ACTION ITEM
Each entry should be duplicated verbatim; its pictures should not be.

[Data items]
--------

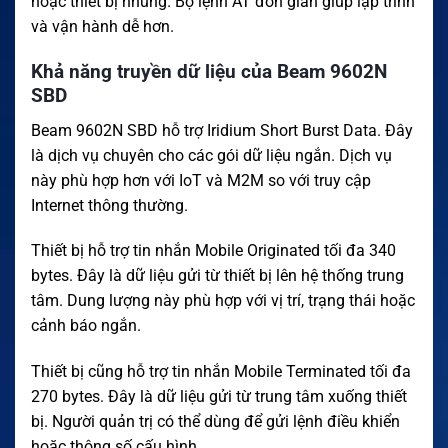
hoặc thiết bị nhúng. Bộ lệnh AT đơn giản giúp lập trình
và vận hành dễ hơn.
Khả năng truyền dữ liệu của Beam 9602N
SBD
Beam 9602N SBD hỗ trợ Iridium Short Burst Data. Đây
là dịch vụ chuyên cho các gói dữ liệu ngắn. Dịch vụ
này phù hợp hơn với IoT và M2M so với truy cập
Internet thông thường.
Thiết bị hỗ trợ tin nhắn Mobile Originated tối đa 340
bytes. Đây là dữ liệu gửi từ thiết bị lên hệ thống trung
tâm. Dung lượng này phù hợp với vị trí, trạng thái hoặc
cảnh báo ngắn.
Thiết bị cũng hỗ trợ tin nhắn Mobile Terminated tối đa
270 bytes. Đây là dữ liệu gửi từ trung tâm xuống thiết
bị. Người quản trị có thể dùng để gửi lệnh điều khiển
hoặc thông số cấu hình.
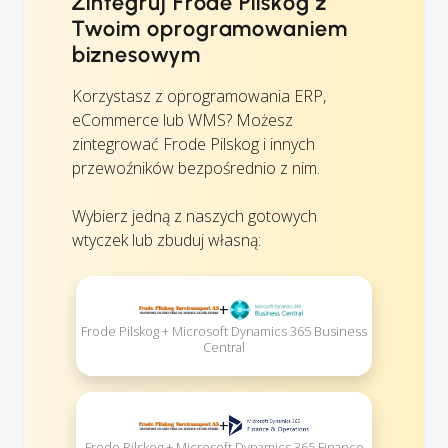
Zintegruj Frode Pilskog z
Twoim oprogramowaniem
biznesowym
Korzystasz z oprogramowania ERP,
eCommerce lub WMS? Możesz
zintegrować Frode Pilskog i innych
przewoźników bezpośrednio z nim.
Wybierz jedną z naszych gotowych
wtyczek lub zbuduj własną:
+
Frode Pilskog + Microsoft Dynamics 365 Business
Central
+
Frode Pilskog + Microsoft Dynamics 365 Finance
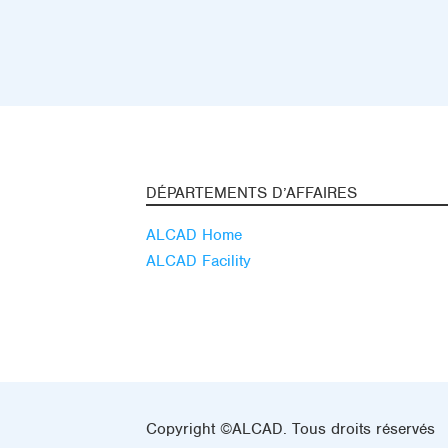
DÉPARTEMENTS D’AFFAIRES
ALCAD Home
ALCAD Facility
Copyright ©ALCAD. Tous droits réservés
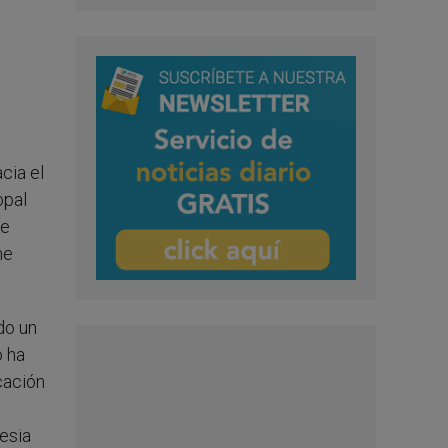
cia el
opal
ue
me
do un
o ha
cación
esia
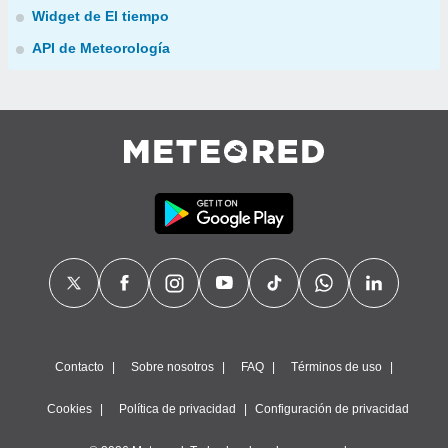
Widget de El tiempo
API de Meteorología
Contacto
Sobre nosotros
FAQ
Términos de uso
Cookies
Política de privacidad
Configuración de privacidad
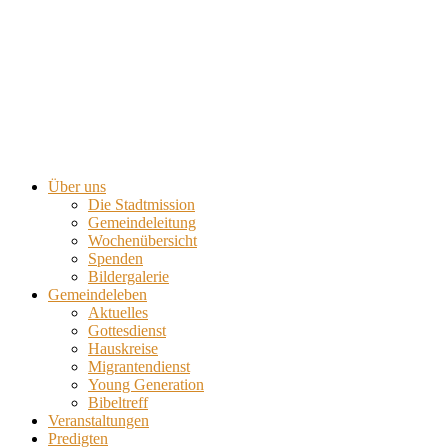
Über uns
Die Stadtmission
Gemeindeleitung
Wochenübersicht
Spenden
Bildergalerie
Gemeindeleben
Aktuelles
Gottesdienst
Hauskreise
Migrantendienst
Young Generation
Bibeltreff
Veranstaltungen
Predigten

--------

THE COMPLETED TASK
hoặc thiết bị nhúng. Bộ lệnh AT đơn giản giúp lập trình
và vận hành dễ hơn.
Khả năng truyền dữ liệu của Beam 9602N
SBD
Beam 9602N SBD hỗ trợ Iridium Short Burst Data. Đây
là dịch vụ chuyên cho các gói dữ liệu ngắn. Dịch vụ
này phù hợp hơn với IoT và M2M so với truy cập
Internet thông thường.
Thiết bị hỗ trợ tin nhắn Mobile Originated tối đa 340
bytes. Đây là dữ liệu gửi từ thiết bị lên hệ thống trung
tâm. Dung lượng này phù hợp với vị trí, trạng thái hoặc
cảnh báo ngắn.
Thiết bị cũng hỗ trợ tin nhắn Mobile Terminated tối đa
270 bytes. Đây là dữ liệu gửi từ trung tâm xuống thiết
bị. Người quản trị có thể dùng để gửi lệnh điều khiển
hoặc thông số cấu hình.
Zintegruj Frode Pilskog z
Twoim oprogramowaniem
biznesowym
Korzystasz z oprogramowania ERP,
eCommerce lub WMS? Możesz
zintegrować Frode Pilskog i innych
przewoźników bezpośrednio z nim.
Wybierz jedną z naszych gotowych
wtyczek lub zbuduj własną:
+
Frode Pilskog + Microsoft Dynamics 365 Business
Central
+
Frode Pilskog + Microsoft Dynamics 365 Finance
DÉPARTEMENTS D’AFFAIRES
ALCAD Home
ALCAD Facility
Copyright ©ALCAD. Tous droits réservés
cia el
opal
ue
me
do un
o ha
cación
esia
Widget de El tiempo
API de Meteorología
Contacto
Sobre nosotros
FAQ
Términos de uso
Cookies
Política de privacidad
Configuración de privacidad
Über uns
Die Stadtmission
Gemeindeleitung
Wochenübersicht
Spenden
Bildergalerie
Gemeindeleben
Aktuelles
Gottesdienst
Hauskreise
Migrantendienst
Young Generation
Bibeltreff
Veranstaltungen
Predigten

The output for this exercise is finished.